Осень, а нам выдали песочные панамы и хэбэшку с накладными карманами.
- Бывайте, сынки… Не горюйте, жизнь – она, как тельник…- вздыхает старшина, нервно дергает скулами и вдруг резко отворачивается.
Мы машем ему панамами, смеемся, кто-то обещает привезти барана на дембель. Старшина уходит, так ни разу не обернувшись.
Что знаменует собой торжественный вой взлетающей махины самолета? Конец мучениям, или конец юности?
Синяя
Я вспомнил! Вспомнил, где я видел этих двоих. Точно. Как я мог забыть?! Узенькая полоска дороги под желто-серыми глыбами чужих гор. Натужно воющие «Уралы». Торопливая невнятная скороговорка в шлемофоне, колонна еле ползет. Пот заливает глаза, теплая вода из фляги противно воняет хлоркой и не утоляет жажду. Над головой успокаивающе грохочет лопастями «вертушка»: значит все в порядке …
И вдруг – оглушительные выбухи взрывов в голове и позади колонны. Мелкая крошка породы барабанит по броне. Краем глаза замечаю серые тени, грациозно и бесшумно прыгающие откуда-то сверху.
Автомат кашляет в руках сухими выстрелами. Шальные кудрявые бородачи прячутся за камнями, поливая суетящуюся толпу свинцовым дождем. Вот они- Микаил и Джабраил- синхронно направляющие гранатометы в мою сторону.
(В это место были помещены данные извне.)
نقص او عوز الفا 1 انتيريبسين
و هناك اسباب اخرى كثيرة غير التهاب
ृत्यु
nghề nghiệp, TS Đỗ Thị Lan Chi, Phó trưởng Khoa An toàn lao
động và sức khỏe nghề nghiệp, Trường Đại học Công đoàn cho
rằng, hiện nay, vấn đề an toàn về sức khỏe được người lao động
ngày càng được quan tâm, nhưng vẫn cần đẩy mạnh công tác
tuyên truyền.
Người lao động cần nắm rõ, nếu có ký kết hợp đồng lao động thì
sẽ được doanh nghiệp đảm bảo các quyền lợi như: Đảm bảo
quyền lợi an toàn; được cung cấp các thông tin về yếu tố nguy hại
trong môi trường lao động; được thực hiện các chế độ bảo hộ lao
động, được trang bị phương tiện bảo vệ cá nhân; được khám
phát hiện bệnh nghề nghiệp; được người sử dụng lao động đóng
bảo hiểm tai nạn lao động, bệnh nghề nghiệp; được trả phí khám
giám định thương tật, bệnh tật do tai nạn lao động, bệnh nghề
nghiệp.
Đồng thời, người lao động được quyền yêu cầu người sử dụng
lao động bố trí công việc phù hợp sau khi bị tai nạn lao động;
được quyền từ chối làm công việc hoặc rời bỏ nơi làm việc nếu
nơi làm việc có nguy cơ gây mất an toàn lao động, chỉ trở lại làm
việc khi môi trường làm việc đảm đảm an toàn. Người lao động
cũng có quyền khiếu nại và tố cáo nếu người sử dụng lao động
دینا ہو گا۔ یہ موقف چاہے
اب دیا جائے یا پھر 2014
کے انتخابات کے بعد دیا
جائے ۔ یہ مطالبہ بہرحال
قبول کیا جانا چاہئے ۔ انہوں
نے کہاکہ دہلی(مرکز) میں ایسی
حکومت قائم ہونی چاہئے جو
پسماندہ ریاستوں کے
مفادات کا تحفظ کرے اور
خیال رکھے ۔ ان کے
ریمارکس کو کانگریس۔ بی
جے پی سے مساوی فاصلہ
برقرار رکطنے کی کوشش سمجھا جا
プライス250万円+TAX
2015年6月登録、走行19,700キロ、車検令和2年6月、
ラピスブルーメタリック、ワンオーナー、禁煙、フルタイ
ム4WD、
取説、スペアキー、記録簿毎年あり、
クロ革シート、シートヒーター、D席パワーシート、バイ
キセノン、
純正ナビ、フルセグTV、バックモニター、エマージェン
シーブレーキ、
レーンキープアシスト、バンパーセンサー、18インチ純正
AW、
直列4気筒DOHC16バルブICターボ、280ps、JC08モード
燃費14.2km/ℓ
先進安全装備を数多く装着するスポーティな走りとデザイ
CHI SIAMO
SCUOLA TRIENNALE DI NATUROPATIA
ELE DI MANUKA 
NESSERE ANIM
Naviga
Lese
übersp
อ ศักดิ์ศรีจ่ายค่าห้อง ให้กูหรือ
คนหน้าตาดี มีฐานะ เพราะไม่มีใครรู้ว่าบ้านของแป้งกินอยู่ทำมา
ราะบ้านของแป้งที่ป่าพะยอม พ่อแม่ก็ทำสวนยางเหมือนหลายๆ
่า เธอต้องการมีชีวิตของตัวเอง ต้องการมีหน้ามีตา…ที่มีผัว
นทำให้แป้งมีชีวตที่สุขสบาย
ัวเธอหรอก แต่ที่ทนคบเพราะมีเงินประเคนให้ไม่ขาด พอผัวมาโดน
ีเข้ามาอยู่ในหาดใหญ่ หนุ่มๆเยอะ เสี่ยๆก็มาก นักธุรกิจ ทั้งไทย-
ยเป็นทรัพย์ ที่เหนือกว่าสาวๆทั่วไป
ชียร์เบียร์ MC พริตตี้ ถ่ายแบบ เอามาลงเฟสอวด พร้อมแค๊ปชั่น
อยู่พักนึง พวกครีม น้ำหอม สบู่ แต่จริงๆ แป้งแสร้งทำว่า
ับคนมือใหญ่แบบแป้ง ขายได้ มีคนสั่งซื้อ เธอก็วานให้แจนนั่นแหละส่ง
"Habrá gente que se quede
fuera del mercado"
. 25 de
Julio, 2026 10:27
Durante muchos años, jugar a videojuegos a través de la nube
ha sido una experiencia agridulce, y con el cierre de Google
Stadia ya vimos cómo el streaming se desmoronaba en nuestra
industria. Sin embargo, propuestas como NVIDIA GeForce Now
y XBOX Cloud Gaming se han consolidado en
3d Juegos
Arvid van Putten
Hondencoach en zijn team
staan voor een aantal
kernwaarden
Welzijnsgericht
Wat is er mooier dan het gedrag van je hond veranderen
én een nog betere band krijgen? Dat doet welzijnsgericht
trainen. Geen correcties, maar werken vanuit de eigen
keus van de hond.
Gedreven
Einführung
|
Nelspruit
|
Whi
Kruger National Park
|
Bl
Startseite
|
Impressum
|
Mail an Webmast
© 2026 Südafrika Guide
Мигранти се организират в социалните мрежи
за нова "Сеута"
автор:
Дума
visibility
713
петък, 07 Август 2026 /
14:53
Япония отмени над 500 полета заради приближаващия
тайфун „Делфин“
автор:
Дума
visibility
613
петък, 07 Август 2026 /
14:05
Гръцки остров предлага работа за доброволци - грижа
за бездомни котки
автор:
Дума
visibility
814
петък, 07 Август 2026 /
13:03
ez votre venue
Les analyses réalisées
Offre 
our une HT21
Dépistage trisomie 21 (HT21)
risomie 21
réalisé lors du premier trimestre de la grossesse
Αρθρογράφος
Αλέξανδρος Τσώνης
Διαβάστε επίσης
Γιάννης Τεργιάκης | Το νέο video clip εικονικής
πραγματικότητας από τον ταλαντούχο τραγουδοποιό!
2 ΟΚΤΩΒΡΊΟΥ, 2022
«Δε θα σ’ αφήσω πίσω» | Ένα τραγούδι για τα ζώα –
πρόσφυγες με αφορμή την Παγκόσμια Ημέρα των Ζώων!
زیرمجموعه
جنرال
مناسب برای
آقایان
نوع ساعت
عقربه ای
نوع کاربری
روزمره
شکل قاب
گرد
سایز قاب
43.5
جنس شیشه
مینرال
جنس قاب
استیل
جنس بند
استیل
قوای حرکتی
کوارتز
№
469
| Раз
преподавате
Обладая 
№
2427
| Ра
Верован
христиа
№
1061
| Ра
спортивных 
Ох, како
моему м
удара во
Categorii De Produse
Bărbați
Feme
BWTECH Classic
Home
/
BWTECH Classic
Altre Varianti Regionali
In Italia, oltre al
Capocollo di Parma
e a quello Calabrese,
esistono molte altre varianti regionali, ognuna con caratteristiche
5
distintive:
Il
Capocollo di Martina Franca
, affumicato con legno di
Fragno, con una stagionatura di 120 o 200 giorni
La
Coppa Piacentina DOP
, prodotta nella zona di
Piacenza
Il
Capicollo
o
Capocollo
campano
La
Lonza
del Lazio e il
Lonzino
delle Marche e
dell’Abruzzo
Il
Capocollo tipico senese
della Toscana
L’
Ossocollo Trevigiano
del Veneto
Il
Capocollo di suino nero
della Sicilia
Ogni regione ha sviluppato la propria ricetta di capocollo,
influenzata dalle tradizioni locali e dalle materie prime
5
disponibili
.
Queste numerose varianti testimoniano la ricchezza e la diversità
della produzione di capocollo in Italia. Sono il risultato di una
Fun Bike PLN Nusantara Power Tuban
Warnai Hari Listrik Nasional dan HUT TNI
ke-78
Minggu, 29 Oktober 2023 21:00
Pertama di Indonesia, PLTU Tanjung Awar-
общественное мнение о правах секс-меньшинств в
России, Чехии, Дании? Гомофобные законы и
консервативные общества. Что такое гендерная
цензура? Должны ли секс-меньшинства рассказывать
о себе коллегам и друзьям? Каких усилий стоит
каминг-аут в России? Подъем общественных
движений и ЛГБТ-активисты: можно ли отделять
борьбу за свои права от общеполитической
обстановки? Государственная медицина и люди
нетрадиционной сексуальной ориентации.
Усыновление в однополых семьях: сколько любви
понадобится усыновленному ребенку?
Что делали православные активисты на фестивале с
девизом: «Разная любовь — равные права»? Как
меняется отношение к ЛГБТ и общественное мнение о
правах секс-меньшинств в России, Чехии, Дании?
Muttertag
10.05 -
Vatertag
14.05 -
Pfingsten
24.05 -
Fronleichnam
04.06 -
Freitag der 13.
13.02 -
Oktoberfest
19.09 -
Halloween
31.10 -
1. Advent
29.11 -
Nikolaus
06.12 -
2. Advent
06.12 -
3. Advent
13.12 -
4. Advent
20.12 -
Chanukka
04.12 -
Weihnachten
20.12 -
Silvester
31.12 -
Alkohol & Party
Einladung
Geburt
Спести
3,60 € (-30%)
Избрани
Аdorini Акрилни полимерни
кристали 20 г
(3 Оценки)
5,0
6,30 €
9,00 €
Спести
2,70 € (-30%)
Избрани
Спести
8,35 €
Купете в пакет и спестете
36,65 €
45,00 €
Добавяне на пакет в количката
- Получите! Духи! – строчу не целясь . Радость боя перехватывает горло. Я всемогущ! Я Бог Войны…
Огненная стена.
Тишина.
Невыносимая боль в груди.
Запах паленого мяса.
- Ты вспомнил, мальчик?
- Я вспомнил…я хочу жить.
-Живи, мальчик, живи…помни.
За спиной Джабраила неожиданно вырастают могучие белоснежные крылья. Точно такие же – у Микаила. Небесные глаза ангелов все так же безучастны.
Стены комнаты растворяются, как будто солнце плавит грязные куски весеннего снега. Свет слепит глаза, не позволяя рассмотреть детально исчезающие в небе фигуры.
- ААА!!! Больно!!!
Белая
- Доктор! Доктор! У Сухова двигательная активность!
- Да не кричите Вы так. Может показалось…после такого ранения в грудь мало кто…две недели в коме, может конвульсии?
Лицо врача на фоне лампы дневного цвета, жесткие, сухие пальцы бесцеремонно растягивающие мне веки, запах медикаментов, будничный шум улицы откуда-то снаружи.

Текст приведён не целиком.